AIM OF THE TASK ->
Check each line of the data below for the string "launcher", then report how many lines have it and nothing else.

(Stored data entries)
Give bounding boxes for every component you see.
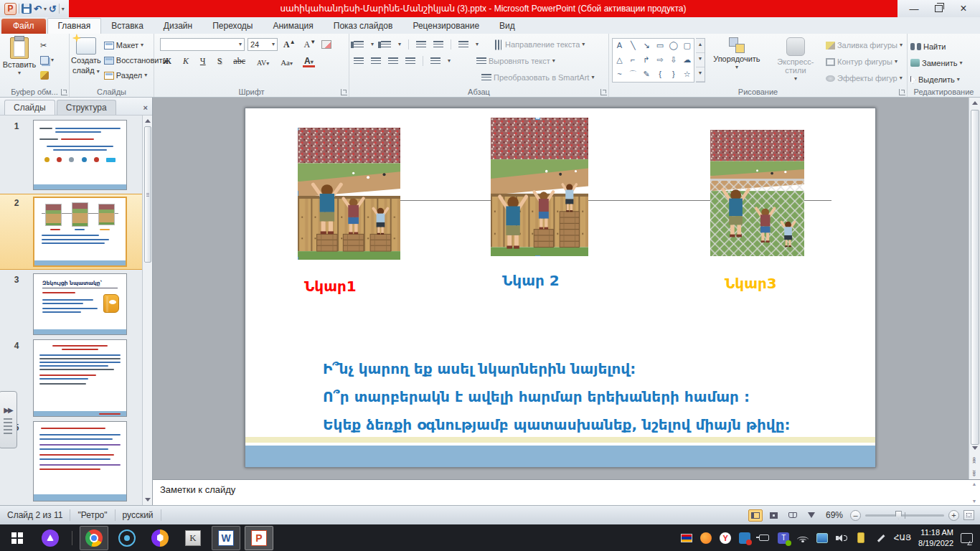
tab-insert[interactable]: Вставка	[101, 19, 154, 34]
font-dialog-launcher-icon[interactable]	[341, 89, 347, 95]
shape-effects-button[interactable]: Эффекты фигур▾	[824, 72, 904, 85]
drawing-dialog-launcher-icon[interactable]	[899, 89, 905, 95]
input-language-indicator[interactable]: ՀԱՅ	[894, 533, 911, 542]
shape-scribble-icon[interactable]: ~	[613, 68, 626, 81]
shape-line-icon[interactable]: ╲	[626, 39, 640, 52]
decrease-indent-icon[interactable]	[416, 41, 426, 49]
cut-button[interactable]: ✂	[39, 39, 55, 52]
font-name-combo[interactable]: ▾	[160, 38, 245, 51]
panel-splitter[interactable]: ▶▶	[0, 391, 17, 448]
image-label-2[interactable]: Նկար 2	[502, 272, 560, 289]
selection-handle[interactable]	[535, 255, 540, 256]
slide-5-thumb[interactable]	[33, 421, 127, 501]
font-size-combo[interactable]: 24▾	[248, 38, 278, 51]
powerpoint-app-icon[interactable]: P	[4, 3, 17, 15]
clock[interactable]: 11:18 AM 8/19/2022	[918, 527, 953, 549]
sync-error-icon[interactable]	[739, 532, 751, 544]
yandex-browser-button[interactable]	[146, 526, 174, 550]
tab-outline[interactable]: Структура	[57, 100, 116, 115]
pen-icon[interactable]	[875, 532, 887, 544]
scroll-up-icon[interactable]	[972, 101, 978, 105]
undo-dropdown-icon[interactable]: ▾	[44, 6, 47, 12]
panel-scroll-thumb[interactable]	[144, 126, 151, 263]
zoom-slider-handle[interactable]	[895, 511, 902, 519]
selection-handle[interactable]	[298, 257, 298, 260]
shapes-gallery[interactable]: A ╲ ↘ ▭ ◯ ▢ △ ⌐ ↱ ⇨ ⇩ ☁ ~ ⌒ ✎ { } ☆	[612, 38, 694, 83]
shapes-scroll-up-icon[interactable]: ▲	[696, 39, 705, 53]
slideshow-view-button[interactable]	[804, 509, 819, 522]
undo-icon[interactable]: ↶	[34, 4, 42, 14]
selection-handle[interactable]	[298, 191, 298, 196]
shape-rectangle-icon[interactable]: ▭	[654, 39, 667, 52]
shapes-more-icon[interactable]: ▼	[696, 67, 705, 82]
new-slide-button[interactable]: Создать слайд ▾	[71, 36, 101, 86]
shrink-font-button[interactable]: А▼	[301, 38, 319, 51]
shape-triangle-icon[interactable]: △	[613, 54, 626, 67]
find-button[interactable]: Найти	[909, 40, 963, 52]
grow-font-button[interactable]: А▲	[281, 38, 298, 51]
shapes-gallery-scroll[interactable]: ▲ ▼ ▼	[696, 38, 705, 83]
image-label-1[interactable]: Նկար1	[304, 278, 357, 295]
tab-design[interactable]: Дизайн	[154, 19, 202, 34]
k-app-button[interactable]: K	[179, 526, 207, 550]
slide-thumbnail-2-selected[interactable]: 2	[0, 194, 142, 269]
normal-view-button[interactable]	[748, 509, 763, 522]
copy-button[interactable]: ▾	[39, 54, 55, 67]
yandex-icon[interactable]: Y	[720, 532, 732, 544]
align-right-icon[interactable]	[388, 57, 398, 65]
shape-freeform-icon[interactable]: ✎	[640, 68, 654, 81]
numbering-caret-icon[interactable]: ▾	[398, 42, 401, 47]
slide-1-thumb[interactable]	[33, 120, 127, 190]
shape-fill-button[interactable]: Заливка фигуры▾	[824, 39, 904, 52]
panel-scroll-down-icon[interactable]	[145, 498, 151, 501]
shape-elbow-arrow-icon[interactable]: ↱	[640, 54, 654, 67]
selection-handle[interactable]	[535, 118, 540, 120]
justify-icon[interactable]	[405, 57, 415, 65]
shape-oval-icon[interactable]: ◯	[666, 39, 680, 52]
character-spacing-button[interactable]: AV▾	[254, 58, 272, 67]
panel-close-icon[interactable]: ×	[143, 103, 148, 112]
theme-name[interactable]: "Ретро"	[70, 509, 115, 521]
paste-button[interactable]: Вставить ▾	[1, 36, 37, 86]
battery-icon[interactable]	[855, 532, 867, 544]
selection-handle[interactable]	[298, 128, 298, 131]
image-equity[interactable]	[491, 118, 588, 256]
italic-button[interactable]: К	[180, 55, 192, 67]
slide-thumbnail-5[interactable]: 5	[0, 421, 152, 501]
columns-icon[interactable]	[430, 57, 440, 65]
editor-scrollbar[interactable]: «« »»	[969, 98, 980, 479]
select-button[interactable]: Выделить▾	[909, 74, 963, 86]
shape-down-arrow-icon[interactable]: ⇩	[666, 54, 680, 67]
notes-pane[interactable]: Заметки к слайду ▲▼	[153, 479, 980, 505]
align-center-icon[interactable]	[371, 57, 381, 65]
word-button[interactable]: W	[212, 526, 240, 550]
image-justice[interactable]	[710, 130, 804, 256]
tab-transitions[interactable]: Переходы	[202, 19, 263, 34]
bullets-caret-icon[interactable]: ▾	[371, 42, 374, 47]
panel-scrollbar[interactable]	[142, 116, 152, 505]
image-label-3[interactable]: Նկար3	[725, 275, 777, 292]
previous-slide-button[interactable]: ««	[969, 455, 980, 465]
image-equality[interactable]	[298, 128, 400, 260]
clear-formatting-icon[interactable]	[321, 40, 331, 49]
shape-star-icon[interactable]: ☆	[680, 68, 694, 81]
slide-sorter-view-button[interactable]	[767, 509, 781, 522]
reading-view-button[interactable]	[786, 509, 800, 522]
font-color-button[interactable]: А▾	[301, 56, 316, 67]
tab-home[interactable]: Главная	[47, 18, 102, 34]
shape-rounded-rect-icon[interactable]: ▢	[680, 39, 694, 52]
clipboard-dialog-launcher-icon[interactable]	[61, 89, 67, 95]
next-slide-button[interactable]: »»	[969, 468, 980, 478]
customize-qat-icon[interactable]: ▾	[62, 6, 65, 12]
quick-styles-button[interactable]: Экспресс-стили ▾	[768, 36, 823, 86]
close-button[interactable]: ×	[958, 3, 969, 14]
change-case-button[interactable]: Aa▾	[278, 57, 296, 67]
tab-file[interactable]: Файл	[1, 19, 46, 34]
save-icon[interactable]	[22, 4, 32, 14]
tab-review[interactable]: Рецензирование	[402, 19, 489, 34]
underline-button[interactable]: Ч	[197, 55, 209, 67]
slide-4-thumb[interactable]	[33, 339, 127, 417]
shape-elbow-icon[interactable]: ⌐	[626, 54, 640, 67]
slide-2-thumb[interactable]	[33, 197, 127, 267]
slide-3-thumb[interactable]: Զեկույցի նպատակը՝	[33, 273, 127, 335]
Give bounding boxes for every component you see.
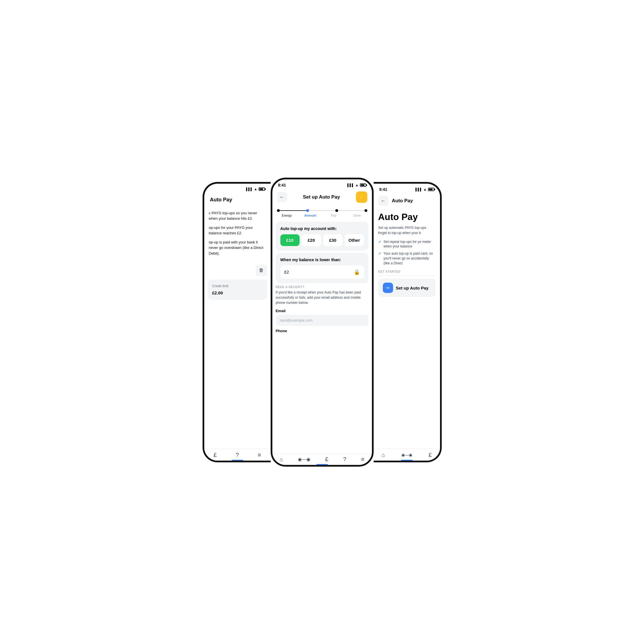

RESPONSE FOR THIS EXERCISE ->
3